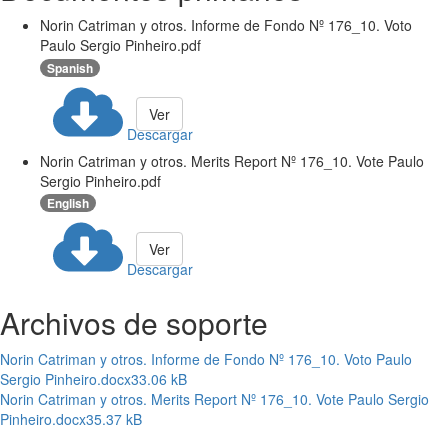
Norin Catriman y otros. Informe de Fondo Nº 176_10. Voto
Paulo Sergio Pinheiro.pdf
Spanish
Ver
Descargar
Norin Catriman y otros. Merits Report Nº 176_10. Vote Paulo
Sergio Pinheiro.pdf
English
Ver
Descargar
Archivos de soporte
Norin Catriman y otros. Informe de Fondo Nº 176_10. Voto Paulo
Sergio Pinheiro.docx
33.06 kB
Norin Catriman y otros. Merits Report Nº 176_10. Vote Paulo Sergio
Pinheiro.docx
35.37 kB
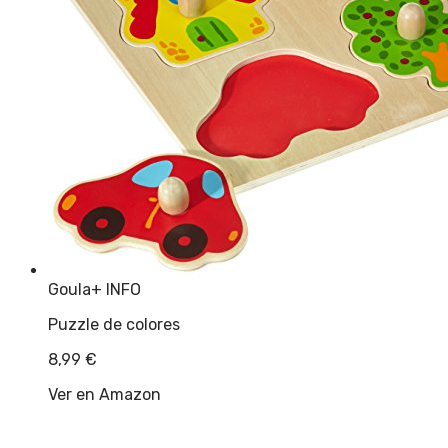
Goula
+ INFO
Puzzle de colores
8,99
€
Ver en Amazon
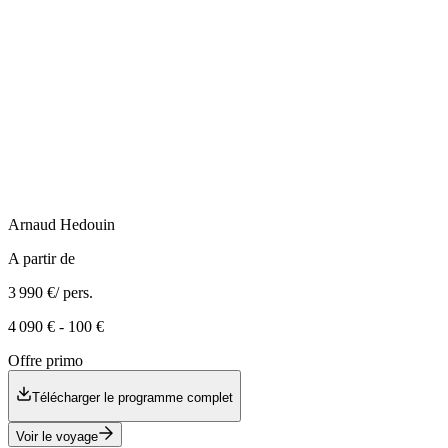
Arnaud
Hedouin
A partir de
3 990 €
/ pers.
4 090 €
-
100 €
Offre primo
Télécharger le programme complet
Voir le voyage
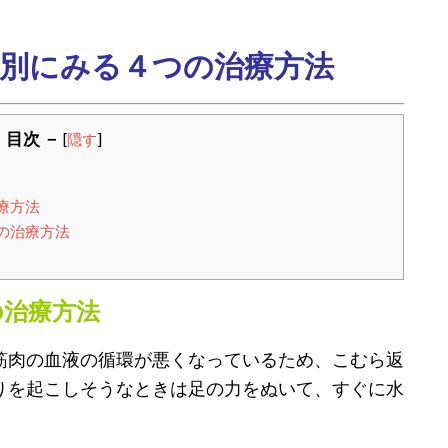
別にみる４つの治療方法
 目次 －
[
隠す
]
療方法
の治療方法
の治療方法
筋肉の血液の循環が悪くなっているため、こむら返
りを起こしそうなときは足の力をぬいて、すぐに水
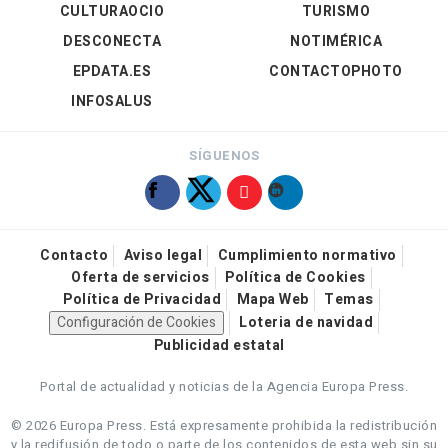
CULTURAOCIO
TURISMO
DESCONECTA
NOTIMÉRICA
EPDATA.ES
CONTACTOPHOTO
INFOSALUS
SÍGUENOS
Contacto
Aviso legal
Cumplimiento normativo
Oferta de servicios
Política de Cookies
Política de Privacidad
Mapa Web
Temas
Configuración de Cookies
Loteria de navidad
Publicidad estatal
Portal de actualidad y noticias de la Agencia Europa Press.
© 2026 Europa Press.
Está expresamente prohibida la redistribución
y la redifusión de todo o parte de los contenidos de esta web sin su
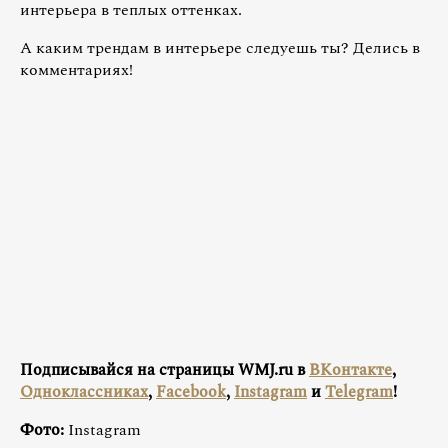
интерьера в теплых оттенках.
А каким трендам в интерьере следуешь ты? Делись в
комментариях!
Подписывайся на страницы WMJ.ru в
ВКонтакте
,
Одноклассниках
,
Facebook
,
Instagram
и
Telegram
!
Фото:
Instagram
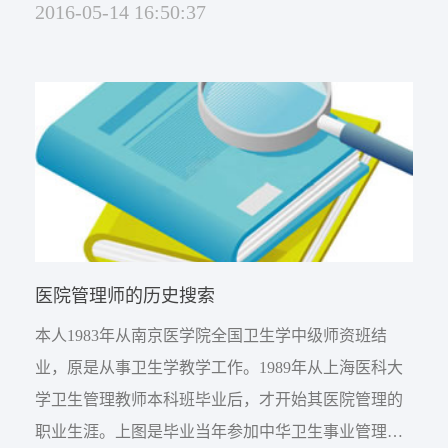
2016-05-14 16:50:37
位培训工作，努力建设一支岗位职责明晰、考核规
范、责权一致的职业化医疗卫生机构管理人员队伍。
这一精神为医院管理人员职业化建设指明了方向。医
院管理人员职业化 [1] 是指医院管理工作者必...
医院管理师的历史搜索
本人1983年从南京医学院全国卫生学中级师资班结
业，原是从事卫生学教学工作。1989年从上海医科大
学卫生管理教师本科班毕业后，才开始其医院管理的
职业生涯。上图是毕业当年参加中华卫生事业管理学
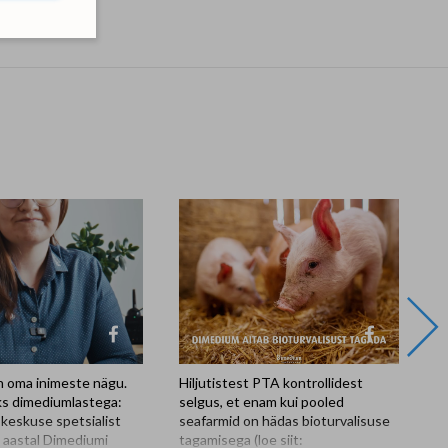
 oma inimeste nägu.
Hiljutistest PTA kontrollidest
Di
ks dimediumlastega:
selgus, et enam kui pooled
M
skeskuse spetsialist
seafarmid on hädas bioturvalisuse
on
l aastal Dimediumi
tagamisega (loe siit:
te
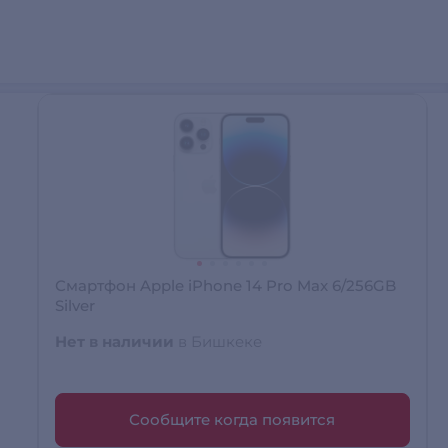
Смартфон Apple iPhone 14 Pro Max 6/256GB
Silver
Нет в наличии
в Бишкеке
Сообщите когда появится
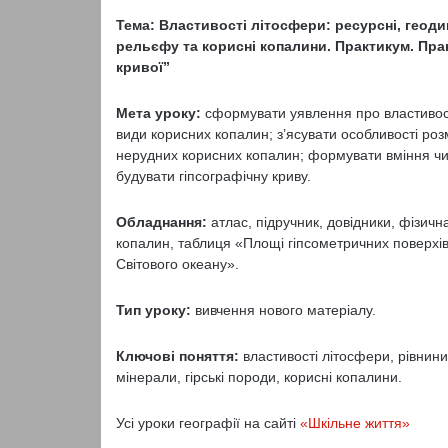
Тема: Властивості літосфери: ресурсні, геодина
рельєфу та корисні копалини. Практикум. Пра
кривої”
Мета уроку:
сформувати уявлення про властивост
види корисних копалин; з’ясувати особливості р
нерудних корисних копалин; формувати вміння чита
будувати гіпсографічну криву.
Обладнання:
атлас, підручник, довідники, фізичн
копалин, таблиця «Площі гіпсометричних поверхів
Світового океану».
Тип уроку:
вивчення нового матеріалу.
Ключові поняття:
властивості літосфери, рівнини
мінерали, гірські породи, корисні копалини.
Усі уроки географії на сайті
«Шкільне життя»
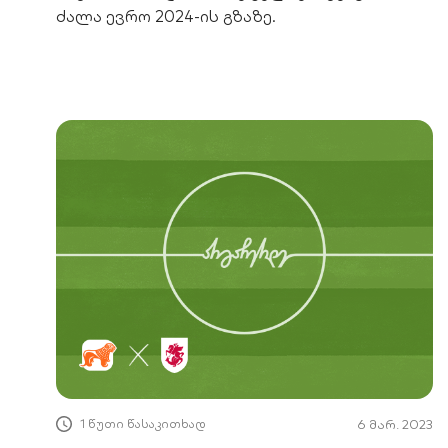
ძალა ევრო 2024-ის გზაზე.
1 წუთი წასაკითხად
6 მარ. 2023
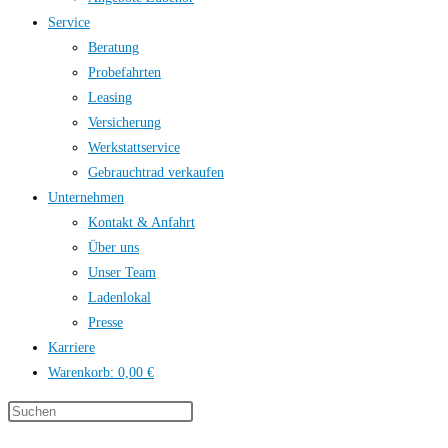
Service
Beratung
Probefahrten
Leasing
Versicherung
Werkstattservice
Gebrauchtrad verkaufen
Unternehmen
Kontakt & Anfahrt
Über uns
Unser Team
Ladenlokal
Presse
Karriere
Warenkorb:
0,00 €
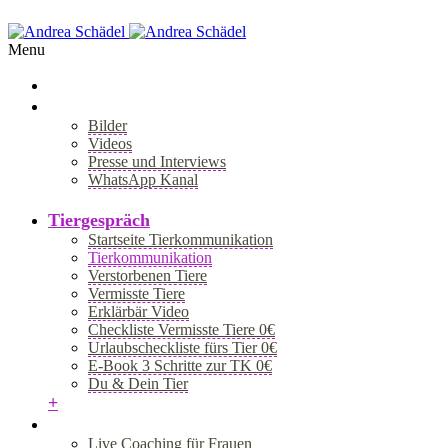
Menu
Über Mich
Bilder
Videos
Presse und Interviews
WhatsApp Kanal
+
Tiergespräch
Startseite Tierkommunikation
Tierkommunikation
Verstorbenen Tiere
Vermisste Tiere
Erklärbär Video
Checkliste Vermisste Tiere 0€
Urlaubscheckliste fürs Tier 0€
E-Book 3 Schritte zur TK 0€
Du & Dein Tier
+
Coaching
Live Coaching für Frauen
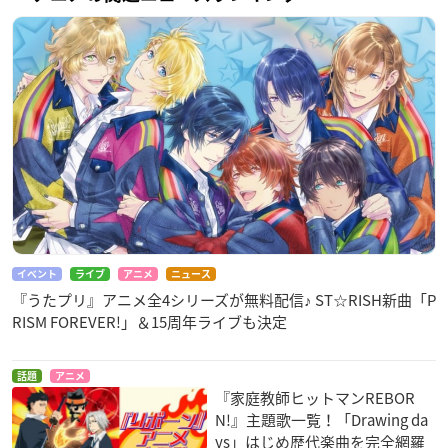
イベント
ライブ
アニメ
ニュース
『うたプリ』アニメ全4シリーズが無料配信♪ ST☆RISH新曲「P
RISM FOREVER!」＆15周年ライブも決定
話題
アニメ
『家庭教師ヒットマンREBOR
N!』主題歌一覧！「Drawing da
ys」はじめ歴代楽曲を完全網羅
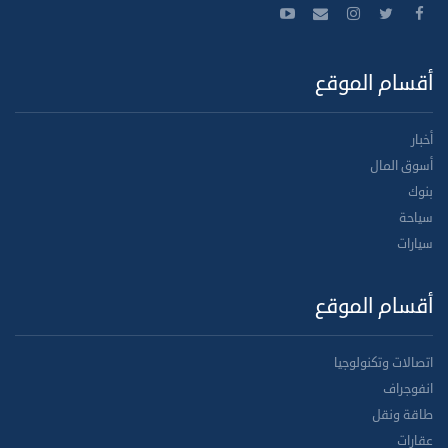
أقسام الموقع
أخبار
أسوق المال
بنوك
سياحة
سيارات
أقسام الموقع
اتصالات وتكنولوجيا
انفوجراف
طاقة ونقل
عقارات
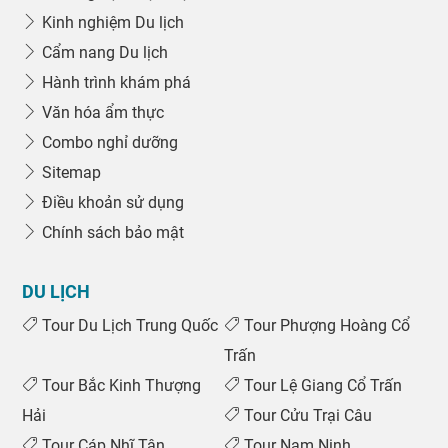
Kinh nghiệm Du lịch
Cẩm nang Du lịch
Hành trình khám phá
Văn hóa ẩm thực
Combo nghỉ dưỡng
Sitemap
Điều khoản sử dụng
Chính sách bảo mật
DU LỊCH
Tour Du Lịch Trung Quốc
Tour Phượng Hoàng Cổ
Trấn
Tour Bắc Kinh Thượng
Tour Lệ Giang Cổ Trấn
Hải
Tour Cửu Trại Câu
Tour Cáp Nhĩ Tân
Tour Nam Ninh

> DESCRIPTION OF THE TASK:
A line belongs in the answer if it contains the word "Report"; copy every such line from the data above.

> FINISHED TASK:
Norin Catriman y otros. Merits Report Nº 176_10. Vote Paulo
Norin Catriman y otros. Merits Report Nº 176_10. Vote Paulo Sergio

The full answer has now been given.